[[ Data under study open ]]
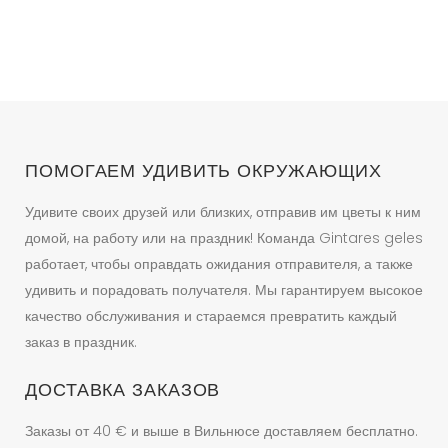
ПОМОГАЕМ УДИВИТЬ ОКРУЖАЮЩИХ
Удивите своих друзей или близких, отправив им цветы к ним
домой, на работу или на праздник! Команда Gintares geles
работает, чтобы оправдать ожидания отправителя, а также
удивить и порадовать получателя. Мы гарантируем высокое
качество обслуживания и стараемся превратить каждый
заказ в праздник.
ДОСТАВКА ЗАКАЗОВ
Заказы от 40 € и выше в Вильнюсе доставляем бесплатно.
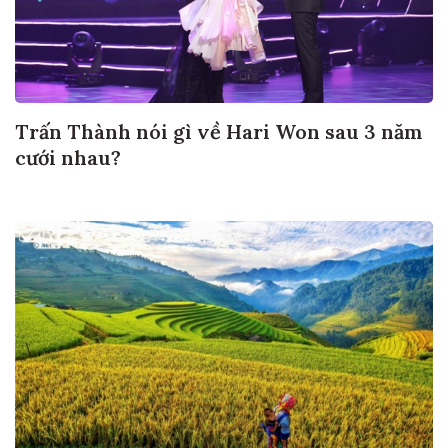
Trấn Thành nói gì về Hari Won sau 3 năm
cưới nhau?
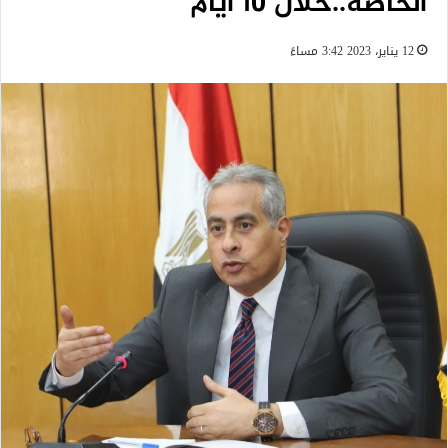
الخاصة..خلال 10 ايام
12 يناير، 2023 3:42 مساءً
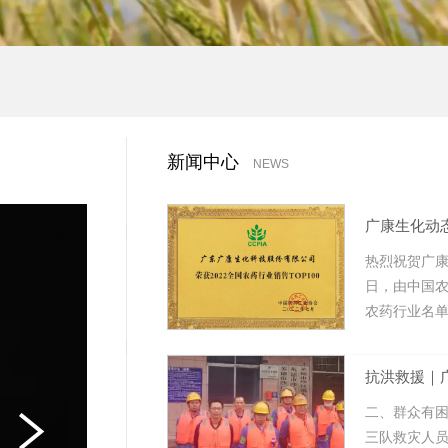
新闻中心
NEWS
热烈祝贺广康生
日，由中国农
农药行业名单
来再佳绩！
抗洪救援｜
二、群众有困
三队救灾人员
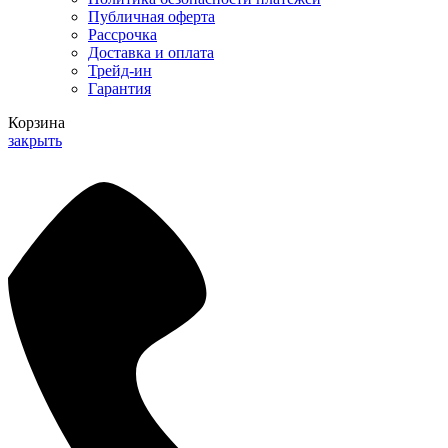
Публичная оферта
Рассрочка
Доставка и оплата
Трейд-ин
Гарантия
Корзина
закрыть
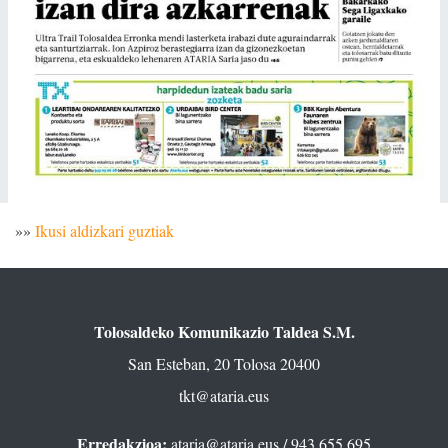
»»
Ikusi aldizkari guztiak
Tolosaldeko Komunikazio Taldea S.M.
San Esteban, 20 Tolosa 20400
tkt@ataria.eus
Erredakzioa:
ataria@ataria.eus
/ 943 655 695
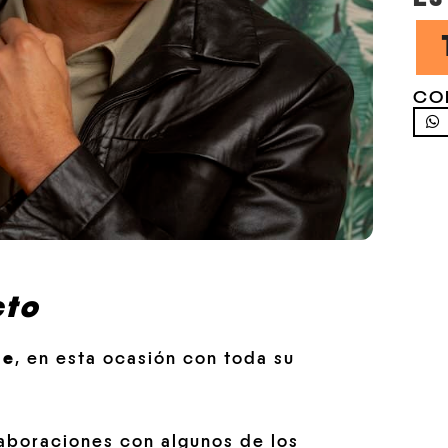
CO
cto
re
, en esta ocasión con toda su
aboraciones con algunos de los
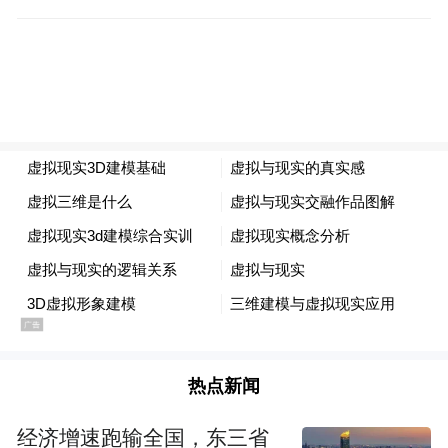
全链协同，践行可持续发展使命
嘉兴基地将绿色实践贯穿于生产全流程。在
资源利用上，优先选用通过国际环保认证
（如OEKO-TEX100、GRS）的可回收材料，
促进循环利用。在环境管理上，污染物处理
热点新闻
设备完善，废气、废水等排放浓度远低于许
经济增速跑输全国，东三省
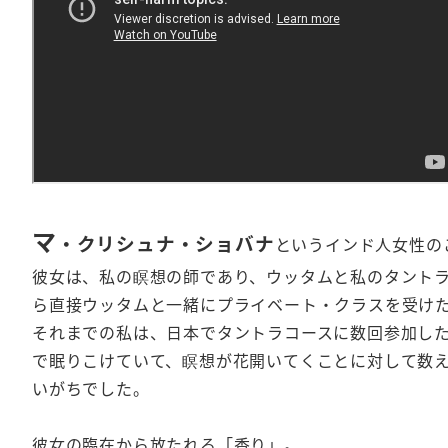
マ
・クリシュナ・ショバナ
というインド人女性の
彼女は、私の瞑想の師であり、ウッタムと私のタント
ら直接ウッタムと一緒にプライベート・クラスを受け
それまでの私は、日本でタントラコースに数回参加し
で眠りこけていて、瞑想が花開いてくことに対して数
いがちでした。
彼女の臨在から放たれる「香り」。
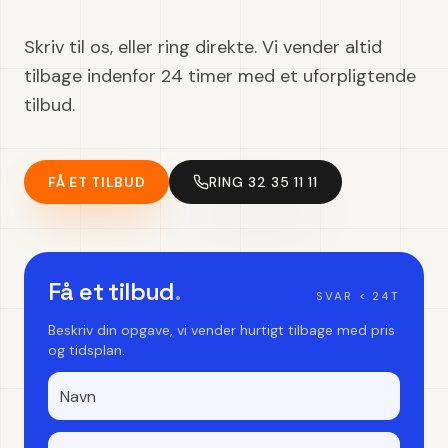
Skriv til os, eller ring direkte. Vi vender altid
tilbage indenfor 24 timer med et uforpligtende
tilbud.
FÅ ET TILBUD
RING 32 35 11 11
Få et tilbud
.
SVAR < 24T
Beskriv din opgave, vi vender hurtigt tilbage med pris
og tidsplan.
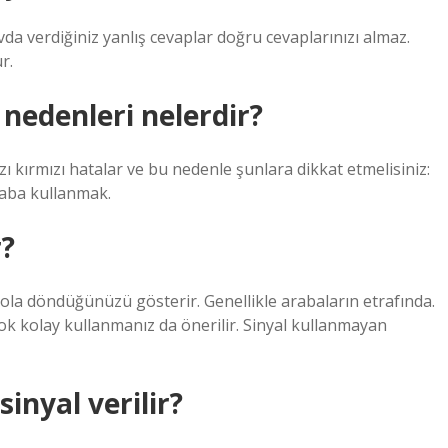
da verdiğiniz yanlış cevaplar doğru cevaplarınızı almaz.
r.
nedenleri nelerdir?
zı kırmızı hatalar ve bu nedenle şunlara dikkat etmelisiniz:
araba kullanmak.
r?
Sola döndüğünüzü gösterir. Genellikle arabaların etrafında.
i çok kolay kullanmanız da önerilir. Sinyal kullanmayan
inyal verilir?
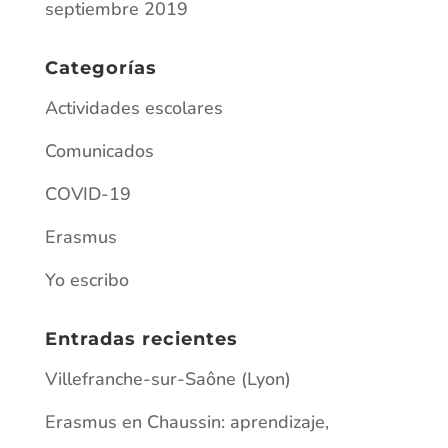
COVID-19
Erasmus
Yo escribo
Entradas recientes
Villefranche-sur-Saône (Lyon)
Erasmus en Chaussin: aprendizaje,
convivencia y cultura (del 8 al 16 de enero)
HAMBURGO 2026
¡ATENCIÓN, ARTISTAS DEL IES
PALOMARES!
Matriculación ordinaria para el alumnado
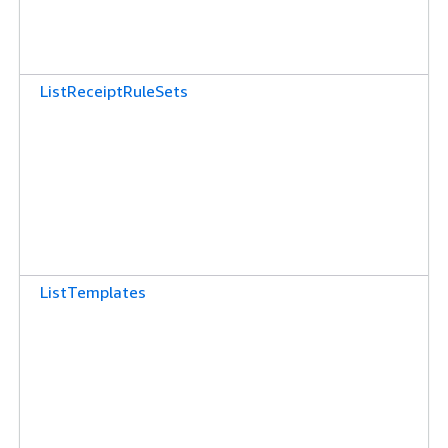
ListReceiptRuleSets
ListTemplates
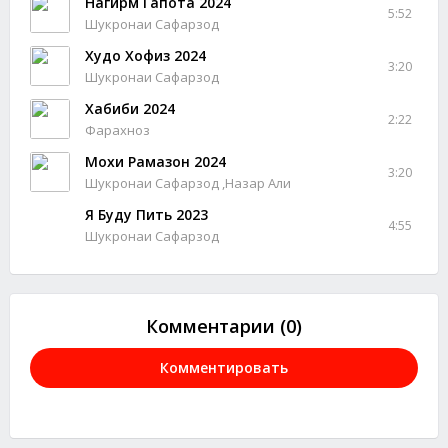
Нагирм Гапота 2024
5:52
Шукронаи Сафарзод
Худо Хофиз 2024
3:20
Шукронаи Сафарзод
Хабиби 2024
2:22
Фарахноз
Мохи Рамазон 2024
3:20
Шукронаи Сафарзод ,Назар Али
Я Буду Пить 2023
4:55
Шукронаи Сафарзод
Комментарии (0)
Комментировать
[[ Data under study closed ]]
[[ Data under study open ]]
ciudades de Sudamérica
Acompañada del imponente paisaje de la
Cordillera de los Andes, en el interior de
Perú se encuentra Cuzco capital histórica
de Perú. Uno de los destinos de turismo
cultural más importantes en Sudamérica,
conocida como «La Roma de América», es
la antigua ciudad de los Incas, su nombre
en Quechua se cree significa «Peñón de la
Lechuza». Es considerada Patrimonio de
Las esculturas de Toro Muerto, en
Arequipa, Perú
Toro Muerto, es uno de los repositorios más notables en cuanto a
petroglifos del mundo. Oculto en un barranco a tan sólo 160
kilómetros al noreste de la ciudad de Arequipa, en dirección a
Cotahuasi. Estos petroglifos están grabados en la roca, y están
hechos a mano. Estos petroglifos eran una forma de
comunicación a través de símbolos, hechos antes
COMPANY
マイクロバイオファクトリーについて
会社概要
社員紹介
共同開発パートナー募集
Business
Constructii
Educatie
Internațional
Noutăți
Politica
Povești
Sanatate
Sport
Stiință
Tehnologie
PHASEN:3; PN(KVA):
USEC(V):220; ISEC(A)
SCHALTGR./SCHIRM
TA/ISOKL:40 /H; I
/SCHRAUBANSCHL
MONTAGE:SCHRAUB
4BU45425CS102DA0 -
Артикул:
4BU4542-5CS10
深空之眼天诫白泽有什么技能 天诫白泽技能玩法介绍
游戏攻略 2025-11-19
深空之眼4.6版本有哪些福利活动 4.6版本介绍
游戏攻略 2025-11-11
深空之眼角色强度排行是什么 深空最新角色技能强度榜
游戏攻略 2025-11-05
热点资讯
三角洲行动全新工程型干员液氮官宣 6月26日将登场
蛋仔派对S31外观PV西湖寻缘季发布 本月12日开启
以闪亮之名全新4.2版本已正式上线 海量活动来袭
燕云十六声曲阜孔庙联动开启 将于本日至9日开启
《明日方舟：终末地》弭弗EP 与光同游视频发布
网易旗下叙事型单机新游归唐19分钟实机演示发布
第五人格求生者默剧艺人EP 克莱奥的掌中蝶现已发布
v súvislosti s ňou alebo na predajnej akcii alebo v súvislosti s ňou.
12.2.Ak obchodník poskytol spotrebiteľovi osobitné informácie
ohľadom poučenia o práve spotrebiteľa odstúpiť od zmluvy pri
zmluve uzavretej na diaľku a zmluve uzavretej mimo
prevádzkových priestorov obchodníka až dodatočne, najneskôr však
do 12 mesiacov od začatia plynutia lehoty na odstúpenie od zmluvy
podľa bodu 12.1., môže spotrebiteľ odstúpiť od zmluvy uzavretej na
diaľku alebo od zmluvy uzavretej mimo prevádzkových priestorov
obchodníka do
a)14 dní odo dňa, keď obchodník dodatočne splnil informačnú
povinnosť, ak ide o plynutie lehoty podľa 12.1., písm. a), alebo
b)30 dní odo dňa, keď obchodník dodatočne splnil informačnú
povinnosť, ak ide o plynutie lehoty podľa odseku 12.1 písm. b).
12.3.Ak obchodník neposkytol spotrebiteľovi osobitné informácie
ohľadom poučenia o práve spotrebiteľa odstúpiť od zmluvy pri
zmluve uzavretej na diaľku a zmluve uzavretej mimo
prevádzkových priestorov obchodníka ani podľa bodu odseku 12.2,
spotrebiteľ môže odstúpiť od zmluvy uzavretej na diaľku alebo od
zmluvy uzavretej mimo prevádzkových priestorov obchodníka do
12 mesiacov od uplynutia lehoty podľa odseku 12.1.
[[ Data under study closed ]]
**What you have to do**
Which lines of the material contain "bodu"? List them.

**Expected output**
podľa bodu 12.1., môže spotrebiteľ odstúpiť od zmluvy uzavretej na
prevádzkových priestorov obchodníka ani podľa bodu odseku 12.2,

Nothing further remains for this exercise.